Mayor Sylvester Turner said Houston emergency response officials deployed high water rescue vehicles and more than 40 locations were prone to flooding.

“This city is very resilient. We know what to do. We are aware of the preparation,” the mayor said.

Forecasters warned that Nichols could bring deadly flooding to parts of Louisiana and the Deep South in the coming days.

Nichols made winds of 75 mph (120 kph) over the Matagorda Peninsula off the southeastern Texas coast early Tuesday, but it soon turned into a tropical storm.

Many schools in the bay were closed due to the oncoming storm. Several COVID-19 testing and vaccination facilities were also closed in the Houston and Corpus Christi areas.

Nicholas is the 14th named storm of the 2021 Atlantic hurricane season.

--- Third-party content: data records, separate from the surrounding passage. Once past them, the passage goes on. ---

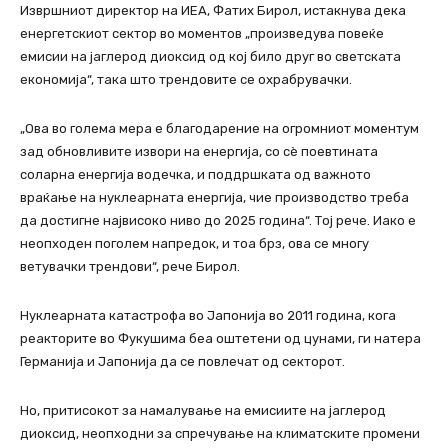
Извршниот директор на ИЕА, Фатих Бирол, истакнува дека
енергетскиот сектор во моментов „произведува повеќе
емисии на јаглерод диоксид од кој било друг во светската
економија“, така што трендовите се охрабрувачки.
„Ова во голема мера е благодарение на огромниот моментум
зад обновливите извори на енергија, со сè поевтината
соларна енергија водечка, и поддршката од важното
враќање на нуклеарната енергија, чие производство треба
да достигне највисоко ниво до 2025 година“. Тој рече. Иако е
неопходен поголем напредок, и тоа брз, ова се многу
ветувачки трендови“, рече Бирол.
Нуклеарната катастрофа во Јапонија во 2011 година, кога
реакторите во Фукушима беа оштетени од цунами, ги натера
Германија и Јапонија да се повлечат од секторот.
Но, притисокот за намалување на емисиите на јаглерод
диоксид, неопходни за спречување на климатските промени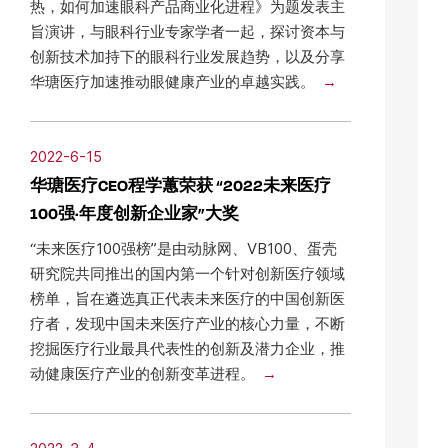
热，如何加速眼科产品商业化进程》为题发表主
旨演讲，与眼科行业专家学者一起，探讨资本与
创新技术加持下的眼科行业发展趋势，以及分享
华瑭医疗加速推动眼健康产业的卓越实践。
2022-6-15
华瑭医疗CEO程学蕙荣获 “2022未来医疗
100强·年度创新企业家”大奖
“未来医疗100强榜”是由动脉网、VB100、蛋壳
研究院共同推出的国内第一个针对创新医疗领域
榜单，旨在遴选真正代表未来医疗的中国创新医
疗者，发现中国未来医疗产业的核心力量，不断
挖掘医疗行业最具代表性的创新及潜力企业，推
动健康医疗产业的创新变革进程。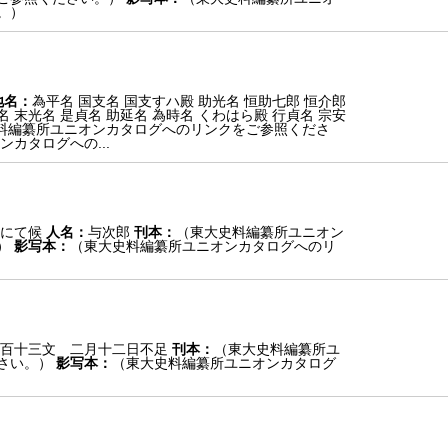
。）
地名：
為平名 国支名 国支すハ殿 助光名 恒助七郎 恒介郎
名 末光名 是貞名 助延名 為時名 くわはら殿 行貞名 宗安
料編纂所ユニオンカタログへのリンクをご参照くださ
カタログへの...
にて候
人名：
与次郎
刊本：
（東大史料編纂所ユニオン
）
影写本：
（東大史料編纂所ユニオンカタログへのリ
百十三文 二月十二日不足
刊本：
（東大史料編纂所ユ
さい。）
影写本：
（東大史料編纂所ユニオンカタログ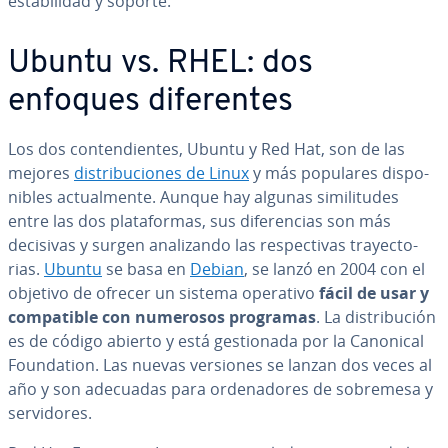
es­ta­bi­li­dad y soporte.
Ubuntu vs. RHEL: dos
enfoques di­fe­re­n­tes
Los dos co­n­te­n­die­n­tes, Ubuntu y Red Hat, son de las
mejores
di­s­tri­bu­cio­nes de Linux
y más populares di­s­po­
ni­bles ac­tua­l­me­n­te. Aunque hay algunas si­mi­li­tu­des
entre las dos pla­ta­fo­r­mas, sus di­fe­re­n­cias son más
decisivas y surgen ana­li­za­n­do las re­s­pe­c­ti­vas tra­ye­c­to­
rias.
Ubuntu
se basa en
Debian
, se lanzó en 2004 con el
objetivo de ofrecer un sistema operativo
fácil de usar y
co­m­pa­ti­ble con numerosos programas
. La di­s­tri­bu­ción
es de código abierto y está ge­s­tio­na­da por la Canonical
Fou­n­da­tion. Las nuevas versiones se lanzan dos veces al
año y son adecuadas para or­de­na­do­res de sobremesa y
se­r­vi­do­res.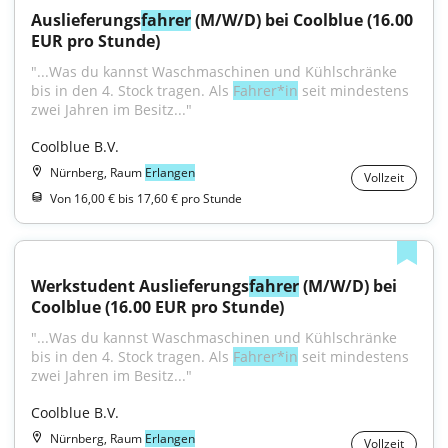
Auslieferungs
fahrer
 (M/W/D) bei Coolblue (16.00 
EUR pro Stunde)
"...Was du kannst Waschmaschinen und Kühlschränke 
bis in den 4. Stock tragen. Als 
Fahrer*in
 seit mindestens 
zwei Jahren im Besitz..."
Coolblue B.V.
Nürnberg, Raum
Erlangen
Vollzeit
Von 16,00 € bis 17,60 € pro Stunde
Werkstudent Auslieferungs
fahrer
 (M/W/D) bei 
Coolblue (16.00 EUR pro Stunde)
"...Was du kannst Waschmaschinen und Kühlschränke 
bis in den 4. Stock tragen. Als 
Fahrer*in
 seit mindestens 
zwei Jahren im Besitz..."
Coolblue B.V.
Nürnberg, Raum
Erlangen
Vollzeit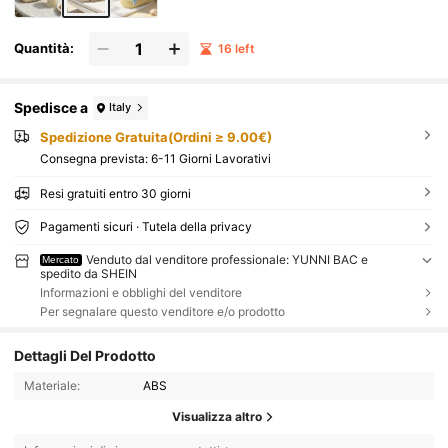
Quantità:
16 left
Spedisce a
Italy
Spedizione Gratuita(Ordini ≥ 9.00€)
Consegna prevista:
6-11 Giorni Lavorativi
Resi gratuiti entro 30 giorni
Pagamenti sicuri · Tutela della privacy
Venduto dal venditore professionale: YUNNI BAC e
Mercato
spedito da SHEIN
Informazioni e obblighi del venditore
Per segnalare questo venditore e/o prodotto
Dettagli Del Prodotto
Materiale:
ABS
Visualizza altro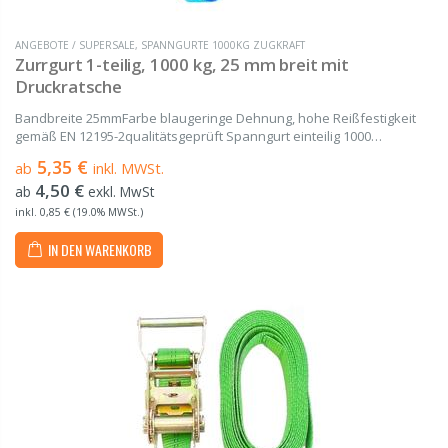
ANGEBOTE / SUPERSALE
,
SPANNGURTE 1000KG ZUGKRAFT
Zurrgurt 1-teilig, 1000 kg, 25 mm breit mit
Druckratsche
Bandbreite 25mmFarbe blaugeringe Dehnung, hohe Reißfestigkeit
gemäß EN 12195-2qualitätsgeprüft Spanngurt einteilig 1000
daN gefertigt aus hochwertigem Polyester (PES) von 2 m bis 20 m
5,35 €
ab
inkl. MWSt.
Länge Bestehend aus einem Gurtband und der...
4,50 €
ab
exkl. MwSt
inkl. 0,85 € (19.0% MWSt.)
IN DEN WARENKORB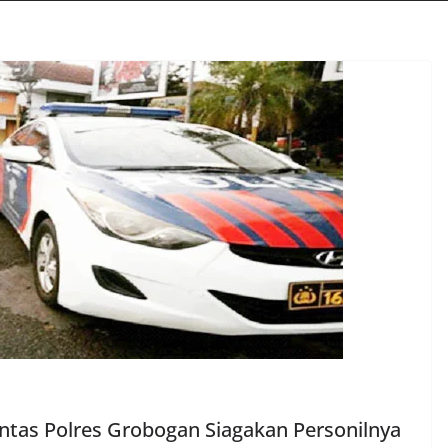
antas Polres Grobogan Siagakan Personilnya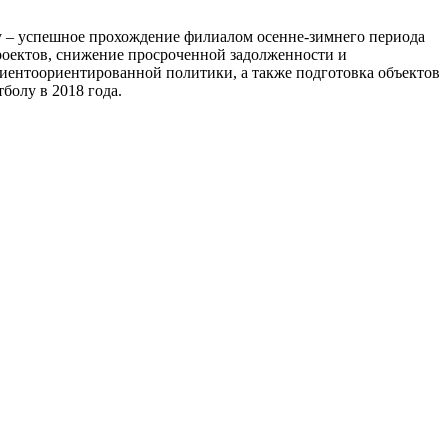
 – успешное прохождение филиалом осенне-зимнего периода
роектов, снижение просроченной задолженности и
иентоориентированной политики, а также подготовка объектов
болу в 2018 года.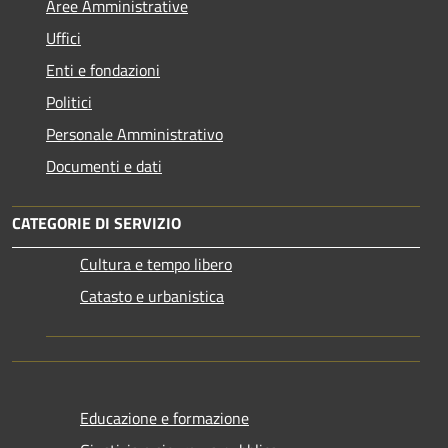
Aree Amministrative
Uffici
Enti e fondazioni
Politici
Personale Amministrativo
Documenti e dati
CATEGORIE DI SERVIZIO
Cultura e tempo libero
Catasto e urbanistica
Educazione e formazione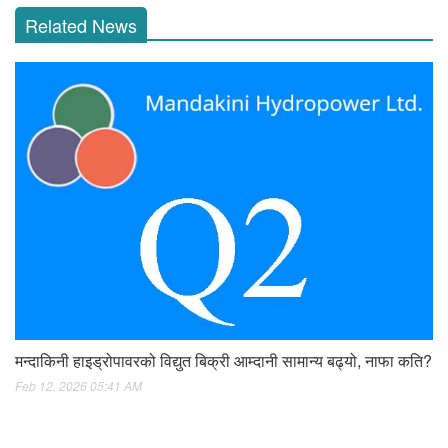
Related News
मन्दाकिनी हाइड्रोपावरको विद्युत बिक्री आम्दानी सामान्य बढ्यो, नाफा कति?
Feb 12, 2026 05:41 AM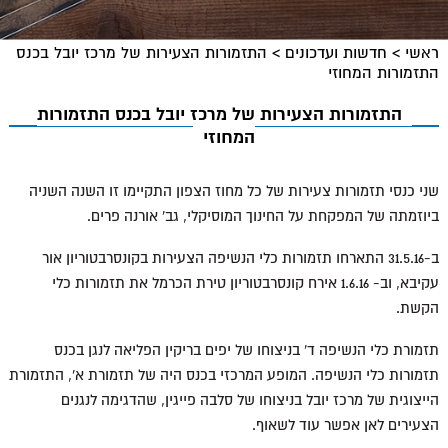
ראשי
>
חדשות ועדכונים
>
התזמורות הצעירות של מרכז יובל בכנס
התזמורות המחוזי
התזמורות הצעירות של מרכז יובל בכנס התזמורות
המחוזי
שני כנסי תזמורות צעירות של כל מחוז הצפון התקיימו זו השנה השניה
ביוזמתה של המפקחת על החינוך המוסיקלי, גב' אורנה פרים.
ב-31.5.16 התארחו תזמורות כלי הנשיפה הצעירות בקונסרבטוריון אור
עקיבא, וב- 1.6.16 אירח קונסרבטוריון טירת הכרמל את תזמורות כלי
הקשת.
תזמורת כלי הנשיפה ד' בניצוחו של יפים בריקין הפליאה לנגן בכנס
תזמורות כלי הנשיפה. המופע המרכזי בכנס היה של תזמורת א', התזמורת
הייצוגית של מרכז יובל בניצוחו של סלבה פייגין, שהדגימה לנגנים
הצעירים לאן אפשר עוד לשאוף.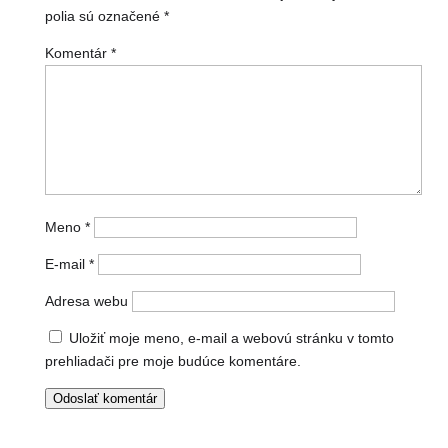
polia sú označené
*
Komentár
*
Meno
*
E-mail
*
Adresa webu
Uložiť moje meno, e-mail a webovú stránku v tomto
prehliadači pre moje budúce komentáre.
Odoslať komentár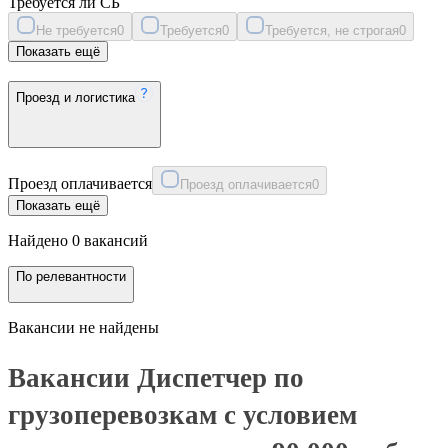
Требуется ли СБ
Не требуется
0
Требуется
0
Требуется, не строгая
0
Показать ещё
Проезд и логистика
Проезд оплачивается
Проезд оплачивается
0
Показать ещё
Найдено 0 вакансий
По релевантности
Вакансии не найдены
Вакансии Диспетчер по
грузоперевозкам с условием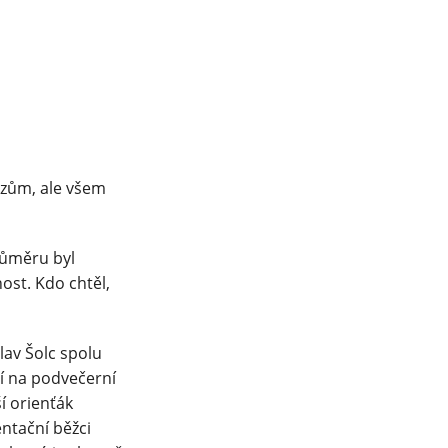
ězům, ale všem
růměru byl
st. Kdo chtěl,
lav Šolc spolu
í na podvečerní
í orienťák
ntační běžci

The climate crisis is creating conditions that are driving more powerful storms with more rainfall.

While it is unclear whether the climate crisis will mean an increase in the number of storms in the future, scientists have long warned that increased global warming will likely make the storms we experience more devastating.

ocean absorbed more than 90 percent excess heat Greenhouse gas emissions—primarily from the burning of fossil fuels—and that warm water feed into storms.

And as the planet warms, there is more moisture in the atmosphere, which means that storms are more likely to receive a lot of rainfall. Global sea level rise is increasing the risk of storm surge.

President Joe Biden declared a state of emergency for Louisiana on Tuesday and ordered federal aid to supplement local response efforts, the White House said.